Friday, January 13, 2006

A TV Story

The campaign to save Pierremont Park figures prominently in the local paper today, as protestors fight to against plans to build a new community centre, which will destroy many of the tree in the park.

One reader writes to tell me however that: “ At last week’s site meeting, which attracted fifty protestors, the media had been alerted and Radio Kent and BBC South East News turned up, but not Meridian News as promised. That afternoon one of the protest leaders received a call from Meridian apologising for their failure to arrive, and suggested that they might like to run the event again on Saturday just for Meridian. This the protesters did, and this became a minute plus slot on Meridian on Sunday 8th January, without mention of the missed site meeting, and putting only the one side of the story, as no one had invited the pro-community centre lobby to the specially run event on Saturday! If this isn’t an example of biased media coverage, then nothing is!”

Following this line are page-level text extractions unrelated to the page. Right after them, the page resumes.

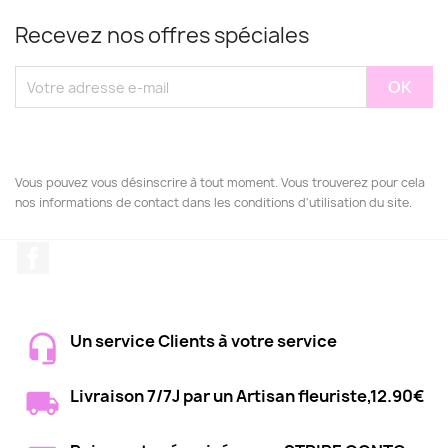
Recevez nos offres spéciales
Vous pouvez vous désinscrire à tout moment. Vous trouverez pour cela
nos informations de contact dans les conditions d'utilisation du site.
Facebook
Un service Clients à votre service
Livraison 7/7J par un Artisan fleuriste,12.90€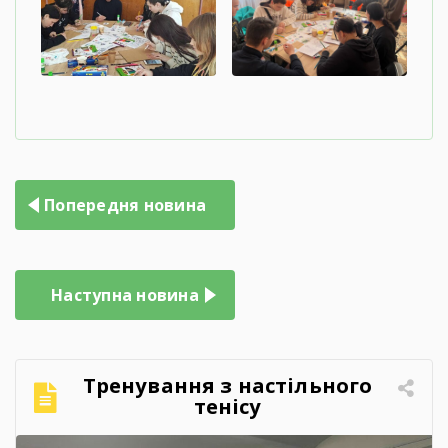
Попередня новина
Наступна новина
Тренування з настільного
тенісу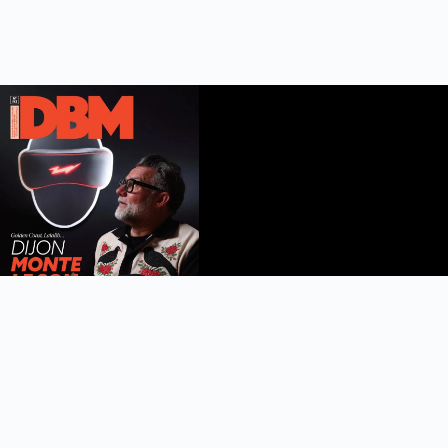
DBM n°112
été 2026
Feuilleter le magazine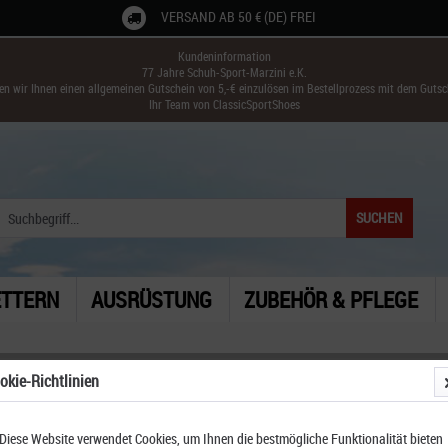
VERSAND AB 50 € (DE) FREI
Kundeninformation
77 Jahre Schuh-Sport-Marzini e.K.
ken wir Ihnen einen allgemeinen Gutschein von 5,-€ einzulösen im Bestellprozess mit dem Guts
Ihr Team von ClassicSportShoes
SUCHEN
ETTERN
AUSRÜSTUNG
ZUBEHÖR & PFLEGE
okie-Richtlinien
Diese Website verwendet Cookies, um Ihnen die bestmögliche Funktionalität bieten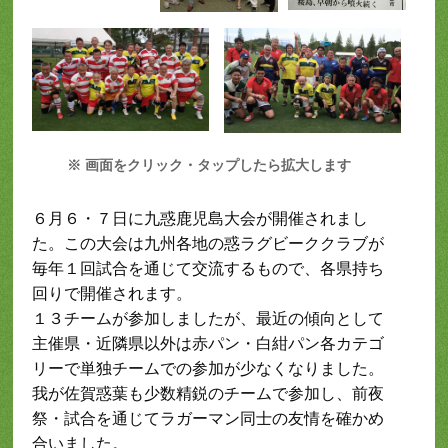
※ 画面をクリック・タップしたら拡大します
６月６・７日に九惑鹿児島大会が開催されまし
た。この大会は九州各地の惑ラグビーククラブが
毎年１回試合を通じて交流するもので、各県持ち
回りで開催されます。
１３チームが参加しましたが、最近の傾向として
主催県・近隣県以外は赤パン・白紺パン各カテゴ
リーで単独チームでの参加が少なくなりました。
我が佐賀惑葉も少数精鋭のチームで参加し、前夜
祭・試合を通じてラガーマン同士の友情を確かめ
合いました。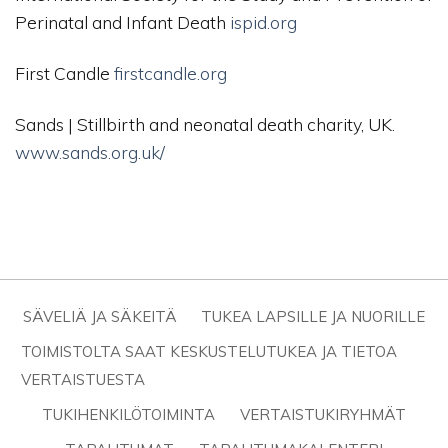
Perinatal and Infant Death
ispid.org
First Candle
firstcandle.org
Sands | Stillbirth and neonatal death charity, UK.
www.sands.org.uk/
SÄVELIÄ JA SÄKEITÄ
TUKEA LAPSILLE JA NUORILLE
TOIMISTOLTA SAAT KESKUSTELUTUKEA JA TIETOA
VERTAISTUESTA
TUKIHENKILÖTOIMINTA
VERTAISTUKIRYHMÄT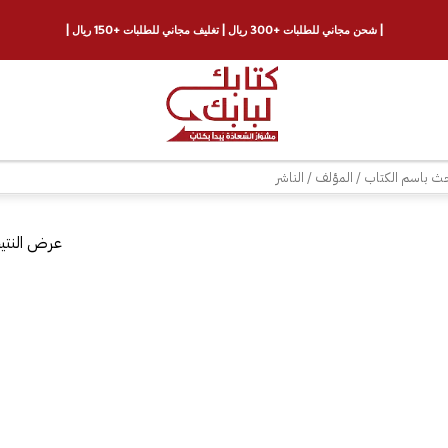
| شحن مجاني للطلبات +300 ريال | تغليف مجاني للطلبات +150 ريال |
ث
عرض النتيج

Ed: Does anyone else know any more about this and would like to comment? Incidentally, there will be a Thanet Council planning meeting to decide its future next Wednesday at 7pm at the Council Chambers in Margate.


Anonymous said...

One wonders how many people the protestors really represent, and their value to the media as being anti-something, almost anything. Trust the council committees have more sense than to be swayed by shouting nimbys!

We shall see, no doubt.

James Maskell said...

Pierremont Park is something we all have an closeness to. I remember doing my AS Media Studies project at that park. I sat with friends eating fish and chips out at the large green. I also remember (many years ago) going into Renton House. It was a nice peaceful place to gather my thoughts.

Im certain the Councillors will treat this with the seriousness it deserves and come up with the right decision.

Anonymous said...

The plans for the park, whilst still controversial, do not destroy all that it has been. The current plans are much better and less damaging than the original ones were, and this is wholly due to the action of the protestors. The agony of decision now is if the hall is still too big and should be reduced to the footprint of the original park hall. The dilemma, if that happens the centre will not be big enough to cope with all the predicted demand.There are not many alternative site in central Broadstairs, but one, at the Memorial Recreation Ground has not been as fully explored as using the park. That is a real source of annoyance to objectors.